Geant4 interface

The accel directory contains components exclusive to coupling Celeritas with Geant4 for user-oriented integration. A simple interface for multithreaded (MT) or serial applications is demonstrated in Geant4 integration examples, and the more advanced implementation can be inspected in the Integrated Geant4 application (celer-g4) app.

Offloading through Celeritas is performed through two main classes, celeritas::SharedParams, which contains problem information shared among all CPU and GPU threads, and celeritas::LocalTransporter which is associated to a single Geant4 event/task/thread. For most use cases, a simpler integration interface should be used:

Running Geant4

Geant4’s run manager imposes a particular ordering of execution:

  1. The Geant4 run manager is created. Based on code input and/or the G4FORCE_RUN_MANAGER_TYPE environment variable, a serial/multithread/task-based run manager is built. Some experiment frameworks such as CMSSW have custom run managers that supplant Geant4’s.

  2. Initialization classes are provided to the run manager: these specify how the detector geometry and particles will be built on the main thread and how sensitive detectors, fields, and physics processes will be built on the worker threads. Particles are allowed to be constructed. (In an MT run, UserActionInitialization::BuildForMaster is called here. Particles are constructed immediately when the physics is provided to the run manager.)

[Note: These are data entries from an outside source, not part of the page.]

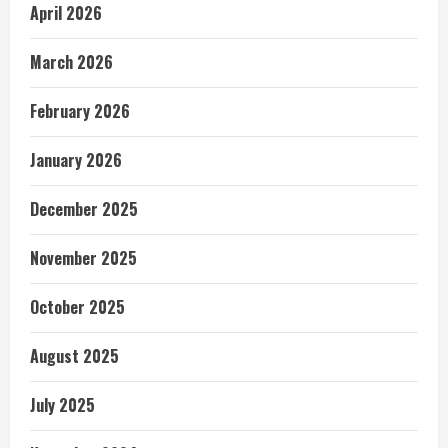
April 2026
March 2026
February 2026
January 2026
December 2025
November 2025
October 2025
August 2025
July 2025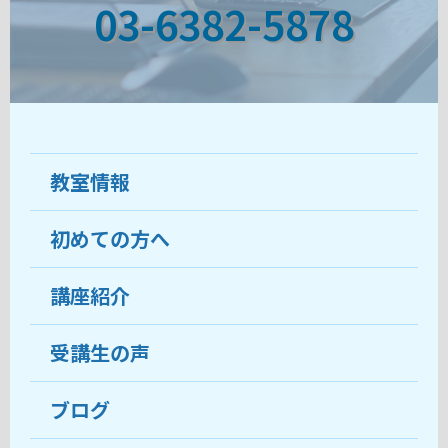
03-6382-5878
教室情報
初めての方へ
教室について
受講生の声
講座紹介
ココがおすすめ
おすすめ・人気の講座
料金
受講生の声
目的から講座を探す
受講までの流れ
ブログ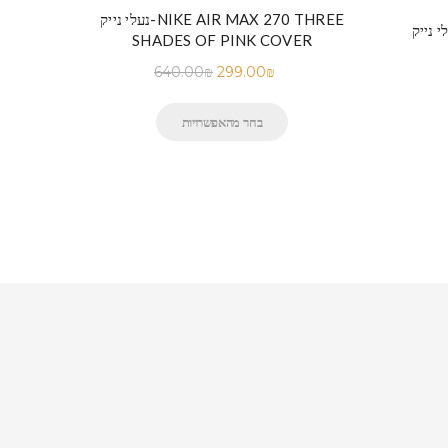
נעלי נייק-NIKE AIR MAX 270 THREE
-Nike Air Max 97 SILVER
SHADES OF PINK COVER
640.00
₪
299.00
₪
בחר מהאפשרויות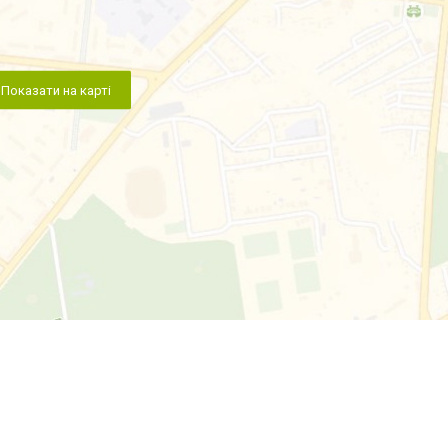
Показати на карті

  3. The Geant4 “UI” (macro file) can be used to modify run parameters such as the number of threads, physics parameters, etc. The UI “messengers”, created at various times before this, store pointers to long-lived data used during initialization, and macro commands directly update those values.

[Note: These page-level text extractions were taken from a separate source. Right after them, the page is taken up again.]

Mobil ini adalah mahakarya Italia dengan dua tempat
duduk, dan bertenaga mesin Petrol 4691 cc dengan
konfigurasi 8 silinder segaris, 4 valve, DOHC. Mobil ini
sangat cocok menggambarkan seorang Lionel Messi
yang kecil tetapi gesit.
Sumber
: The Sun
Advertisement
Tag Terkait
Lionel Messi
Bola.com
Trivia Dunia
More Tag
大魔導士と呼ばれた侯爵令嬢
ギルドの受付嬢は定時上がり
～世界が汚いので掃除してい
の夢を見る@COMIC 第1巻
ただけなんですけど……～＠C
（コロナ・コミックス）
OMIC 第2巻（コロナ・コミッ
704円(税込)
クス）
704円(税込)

  4. The run manager’s Initialize method (which can also be called by the macro file) loads the detector geometry and sets up physics.

  5. The run manager’s BeamOn method (also callable by macro) starts the run.

  6. Additional runs can also be performed afterward, sometimes with changes to physics and other properties in between.

During initialization:

  1. The detector geometry is loaded on the main thread.

  2. In an serial run, UserActionInitialization::Build is called on the thread.

  3. Thread-local (on both main and worker) Geant4 components are constructed: sensitive detectors, fields, and physics processes in that order. At the end of physics initialization, tracking managers are built and physics tables constructed.

  4. In an MT run, UserActionInitialization::Build is called for each worker thread and the thread-local construction is repeated.

During each run:

  1. BeginOfRunAction is called on the main thread, and then on all worker threads in parallel (in MT mode).

  2. The user’s primary generator fills in the initial primary vertices for the event. Then BeginOfEventAction is called, the tracking and then stepping actions are called beneath that, and finally EndOfEventAction is called. This is repeated independently on each thread until the number of requested events has completed.

  3. EndOfRunAction is called on each worker thread as soon as no more events are left. After all threads are complete (in MT mode) the main thread calls EndOfRunAction as well.

Running with Celeritas

The ordering in the previous section determines how Celeritas is integrated into Geant4 applications.

  • The decision to disable Celeritas, and the particles to offload, must be handled before adding tracking managers but after creating the run manager.

  • User macros and code must be able to override Celeritas setup options before the Initialize call.

  • Celeritas shared parameters must be initialized after the geometry and physics tables are available and initialized through Geant4.

  • Celeritas setup options must be defined in a long-lived data structure, pointed to by the celeritas::SetupOptionsMessenger, which can also be modified by C++ code before construction.

  • If run in an MPI-aware application, the first call to the Celeritas loggers must be after MPI is initialized (either via Celeritas’ celeritas::ScopedMpiInit or directly through MPI_Init).

Additionally, Celeritas “local” data structures must be initialized on the Geant4 thread that uses them. This is necessary only because hit reconstruction and other Geant4 integration components use Geant4 thread-local data structures (and, implicitly, some thread-local Geant4 allocators).

For the high-level integration classes, this means:

  • MPI and logging are initialized at the first call to the integration singletons, which can be before or after the run manager is constructed.

  • Code-provided options must be “moved” into the integration class after run manager creation but before run initialization. This allows the setup messenger options to update the values after assignment in the code, and it informs the developer that subsequent programmatic changes to the options are prohibited.

  • The decision to disable Celeritas based on user environment settings is made during physics initialization when using the tracking manager.

  • Shared and thread-local Celeritas data structures are created during BeginOfRunAction.